Skip the images and restate every line of the records exactly.

[Dataset entries]
· · · ·
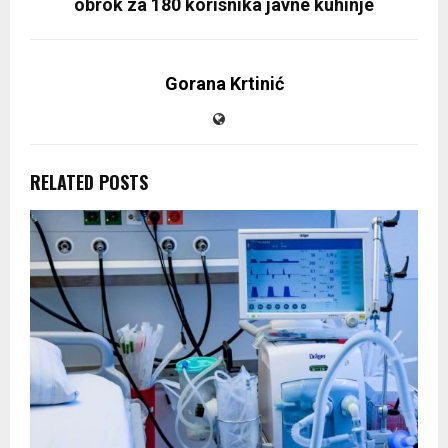
obrok za 180 korisnika javne kuhinje
Gorana Krtinić
RELATED POSTS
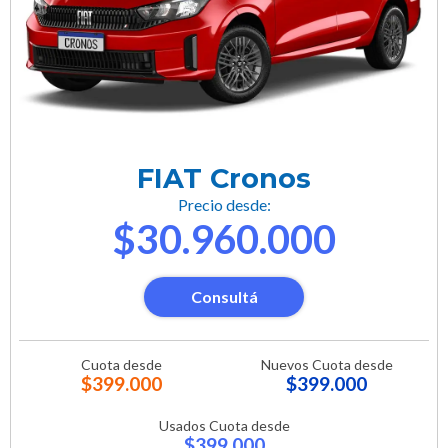
FIAT Cronos
Precio desde:
$30.960.000
Consultá
Cuota desde
Nuevos Cuota desde
$399.000
$399.000
Usados Cuota desde
$399.000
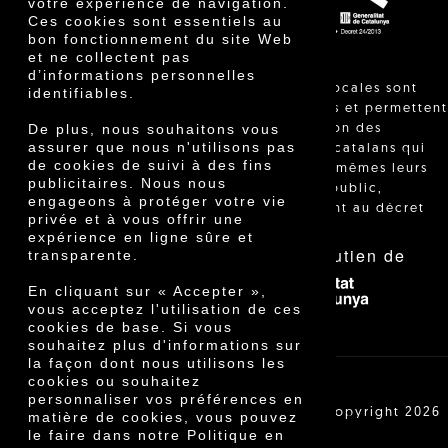
votre expérience de navigation.
Ces cookies sont essentiels au
bon fonctionnement du site Web
et ne collectent pas
d’informations personnelles
"Les ventes locales sont
identifiables.
réglementées et permettent
De plus, nous souhaitons vous
l'identification des
assurer que nous n'utilisons pas
agriculteurs catalans qui
de cookies de suivi à des fins
vendent eux-mêmes leurs
publicitaires. Nous nous
produits au public,
engageons à protéger votre vie
conformément au décret
privée et à vous offrir une
24/2013."
expérience en ligne sûre et
Avec le soutien de
transparente.
En cliquant sur « Accepter »,
vous acceptez l'utilisation de ces
cookies de base. Si vous
souhaitez plus d'informations sur
la façon dont nous utilisons les
cookies ou souhaitez
personnaliser vos préférences en
Cooperativa Agrícola de Cambrils SCCL | Copyright 2026
matière de cookies, vous pouvez
©
le faire dans notre Politique en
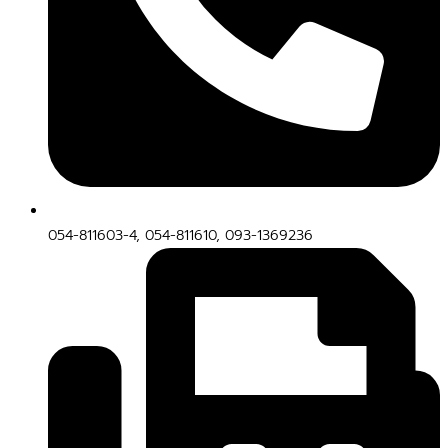
054-811603-4, 054-811610, 093-1369236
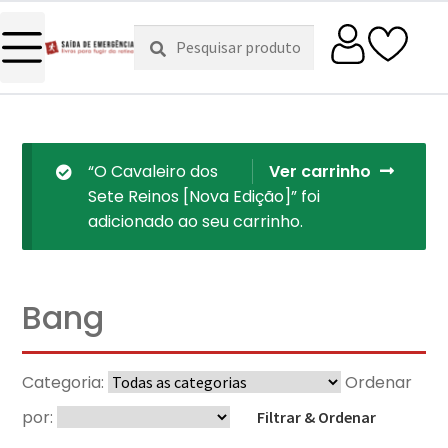
Pesquisar
Pesquisa
por:
“O Cavaleiro dos
Ver carrinho
Sete Reinos [Nova Edição]” foi
adicionado ao seu carrinho.
Bang
Categoria:
Ordenar
por:
Filtrar & Ordenar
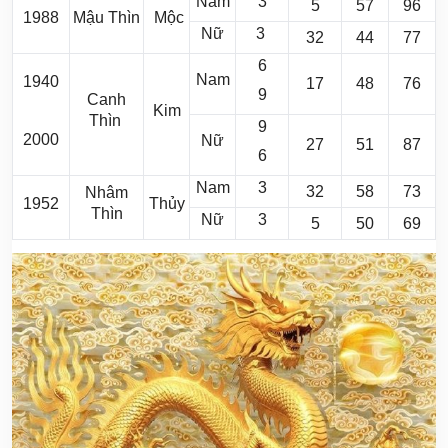
Nam
3
5
57
96
1988
Mậu Thìn
Mộc
Nữ
3
32
44
77
6
Nam
1940
17
48
76
9
Canh
Kim
Thìn
9
2000
Nữ
27
51
87
6
Nam
3
32
58
73
Nhâm
1952
Thủy
Thìn
Nữ
3
5
50
69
· · · ·
- **EXERCISE SOLUTION**:
obrok za 180 korisnika javne kuhinje
Gorana Krtinić
RELATED POSTS
FIAT Cronos
Precio desde:
$30.960.000
Consultá
Cuota desde
Nuevos Cuota desde
$399.000
$399.000
Usados Cuota desde
$399.000
votre expérience de navigation.
Ces cookies sont essentiels au
bon fonctionnement du site Web
et ne collectent pas
d’informations personnelles
"Les ventes locales sont
identifiables.
réglementées et permettent
De plus, nous souhaitons vous
l'identification des
assurer que nous n'utilisons pas
agriculteurs catalans qui
de cookies de suivi à des fins
vendent eux-mêmes leurs
publicitaires. Nous nous
produits au public,
engageons à protéger votre vie
conformément au décret
privée et à vous offrir une
24/2013."
expérience en ligne sûre et
Avec le soutien de
transparente.
En cliquant sur « Accepter »,
vous acceptez l'utilisation de ces
cookies de base. Si vous
souhaitez plus d'informations sur
la façon dont nous utilisons les
cookies ou souhaitez
personnaliser vos préférences en
Cooperativa Agrícola de Cambrils SCCL | Copyright 2026
matière de cookies, vous pouvez
©
le faire dans notre Politique en
054-811603-4, 054-811610, 093-1369236
Pesquisar
Pesquisa
por:
“O Cavaleiro dos
Ver carrinho
Sete Reinos [Nova Edição]” foi
adicionado ao seu carrinho.
Bang
Categoria:
Ordenar
por:
Filtrar & Ordenar
Nam
3
5
57
96
1988
Mậu Thìn
Mộc
Nữ
3
32
44
77
6
Nam
1940
17
48
76
9
Canh
Kim
Thìn
9
2000
Nữ
27
51
87
6
Nam
3
32
58
73
Nhâm
1952
Thủy
Thìn
Nữ
3
5
50
69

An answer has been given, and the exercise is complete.